Daraus fließen Lust, Neid, Faulheit usw. als Frucht eines getrennten Herzens. Deshalb ruft die Orthodoxie immer zur Umkehr des Herzens (Metanoia) nicht nur zur moralischen „Verbesserung“, sondern zur tiefen Verwandlung des ganzen Menschen.
Der Stolz ist in der orthodoxen Lehre die Wurzel aller Versuchung und Sünde. Er ist das, was das Herz von Gott trennt und daher bekämpfen alle geistlichen Disziplinen (Gebet, Fasten, Beichte, Demut) vor allem den Stolz. Denn wo Demut wächst, da kann die Gnade Gottes wirken und alle anderen Leidenschaften verlieren ihre Macht.

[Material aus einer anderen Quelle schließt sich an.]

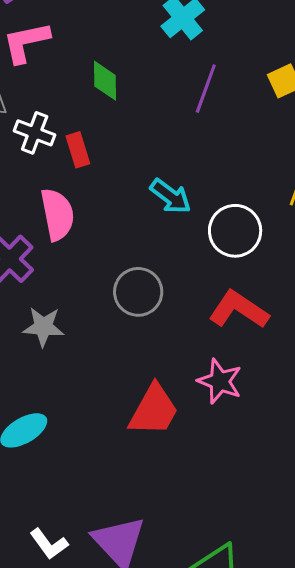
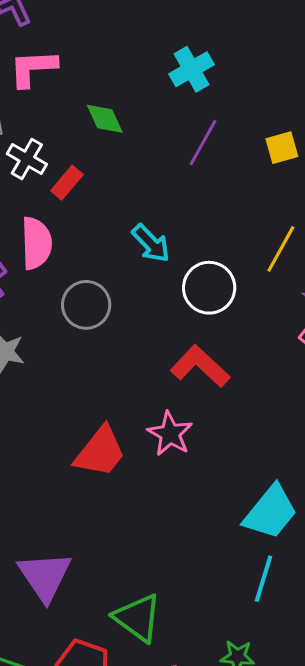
green diamond: (105, 81) -> (105, 119), turned -33
red rectangle: (78, 150) -> (67, 183), turned 48
gray circle: (138, 292) -> (86, 305), moved

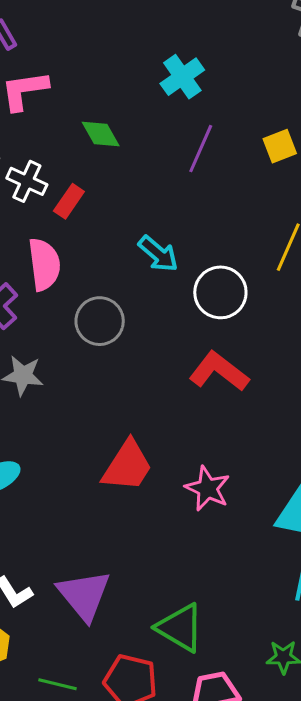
pink star: (170, 434) -> (207, 489), moved

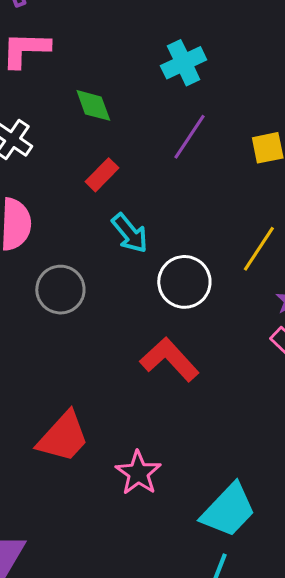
red rectangle: (69, 201) -> (102, 175), moved

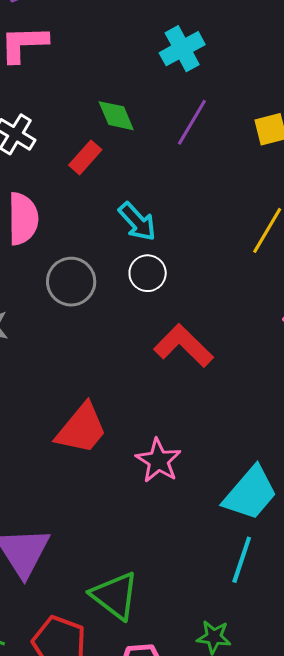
green diamond: (93, 105) -> (116, 116), moved
red rectangle: (102, 175) -> (85, 157), moved
white circle: (184, 282) -> (148, 273), moved, size x0.7

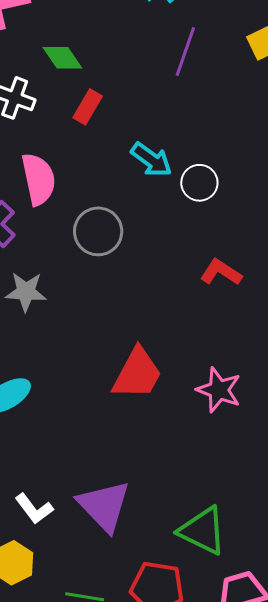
green diamond: (116, 116) -> (62, 58), moved
white circle: (148, 273) -> (199, 183), moved
red L-shape: (184, 346) -> (221, 272), size x0.7

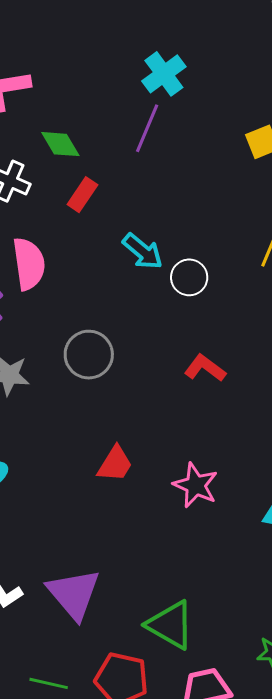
purple line: (185, 51) -> (147, 128), moved
gray circle: (98, 231) -> (89, 355), moved
red trapezoid: (137, 374) -> (115, 464), size x0.7

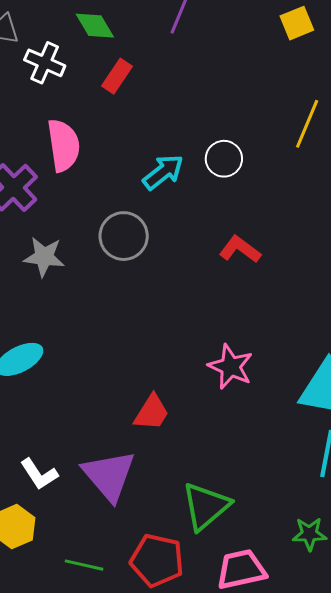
cyan arrow: (143, 251) -> (163, 172), moved, turned -78
red trapezoid: (115, 464) -> (152, 412), moved
green triangle: (170, 625) -> (206, 506), turned 50

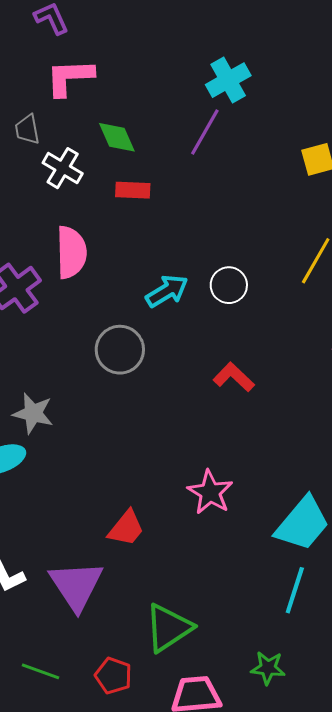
red rectangle: (117, 76) -> (133, 190), turned 52
gray star: (44, 257) -> (33, 413), moved
red pentagon: (157, 560) -> (113, 676), size x0.7

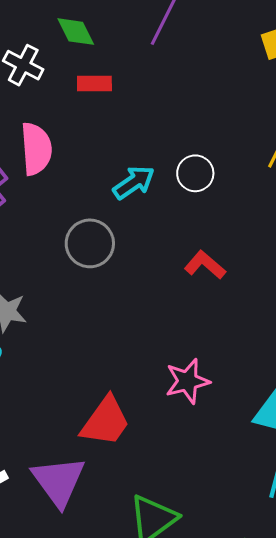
pink star: (210, 492) -> (187, 381), turned 30
red trapezoid: (126, 528) -> (105, 421), size x1.4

Welche ist die größte Versuchung heute?
Zu sagen, dass die Warnungen in der Bibel nur symbolisch zu verstehen sind und nach dem Tod jede und jeder ins Himmelreich Gottes kommen wird oder nach dem Tod alles aus ist.
Beides würde es ermöglichen, nicht nach dem Willen Gottes zu leben. Den Strafe hätte man so oder so nicht zu befürchten.
Ein tragischer - menschlicher - Irrtum.